What you need to do.
The records below need to be repeated exactly, though not their pictures.

(Extracted data entries)
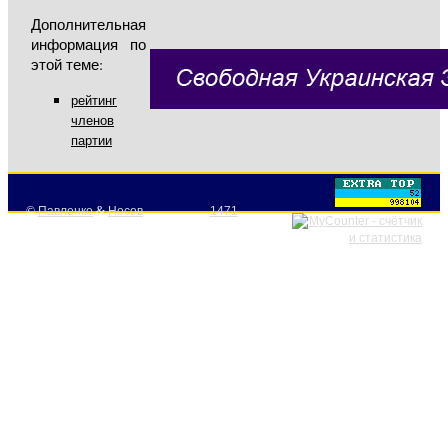
Дополнительная
информация по
этой теме:
рейтинг
членов
партии
©
Павленко
&
Носов
1471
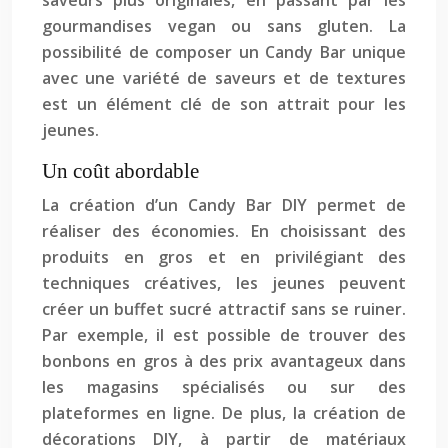
saveurs plus originales, en passant par les
gourmandises vegan ou sans gluten. La
possibilité de composer un Candy Bar unique
avec une variété de saveurs et de textures
est un élément clé de son attrait pour les
jeunes.
Un coût abordable
La création d’un Candy Bar DIY permet de
réaliser des économies. En choisissant des
produits en gros et en privilégiant des
techniques créatives, les jeunes peuvent
créer un buffet sucré attractif sans se ruiner.
Par exemple, il est possible de trouver des
bonbons en gros à des prix avantageux dans
les magasins spécialisés ou sur des
plateformes en ligne. De plus, la création de
décorations DIY, à partir de matériaux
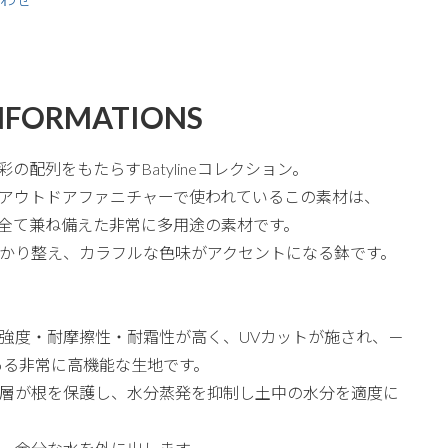
NFORMATIONS
彩の配列をもたらすBatylineコレクション。
アウトドアファニチャーで使われているこの素材は、
質を全て兼ね備えた非常に多用途の素材です。
かり整え、カラフルな色味がアクセントになる鉢です。
強度・耐摩擦性・耐霜性が高く、UVカットが施され、－
がある非常に高機能な生地です。
層が根を保護し、水分蒸発を抑制し土中の水分を適度に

Answer area.
Дополнительная
информация по
этой теме:
рейтинг
членов
партии
©
Павленко
&
Носов
1471
saveurs plus originales, en passant par les
gourmandises vegan ou sans gluten. La
possibilité de composer un Candy Bar unique
avec une variété de saveurs et de textures
est un élément clé de son attrait pour les
jeunes.
Un coût abordable
La création d’un Candy Bar DIY permet de
réaliser des économies. En choisissant des
produits en gros et en privilégiant des
techniques créatives, les jeunes peuvent
créer un buffet sucré attractif sans se ruiner.
Par exemple, il est possible de trouver des
bonbons en gros à des prix avantageux dans
les magasins spécialisés ou sur des
plateformes en ligne. De plus, la création de
décorations DIY, à partir de matériaux
NFORMATIONS
彩の配列をもたらすBatylineコレクション。
アウトドアファニチャーで使われているこの素材は、
質を全て兼ね備えた非常に多用途の素材です。
かり整え、カラフルな色味がアクセントになる鉢です。
強度・耐摩擦性・耐霜性が高く、UVカットが施され、－
がある非常に高機能な生地です。
層が根を保護し、水分蒸発を抑制し土中の水分を適度に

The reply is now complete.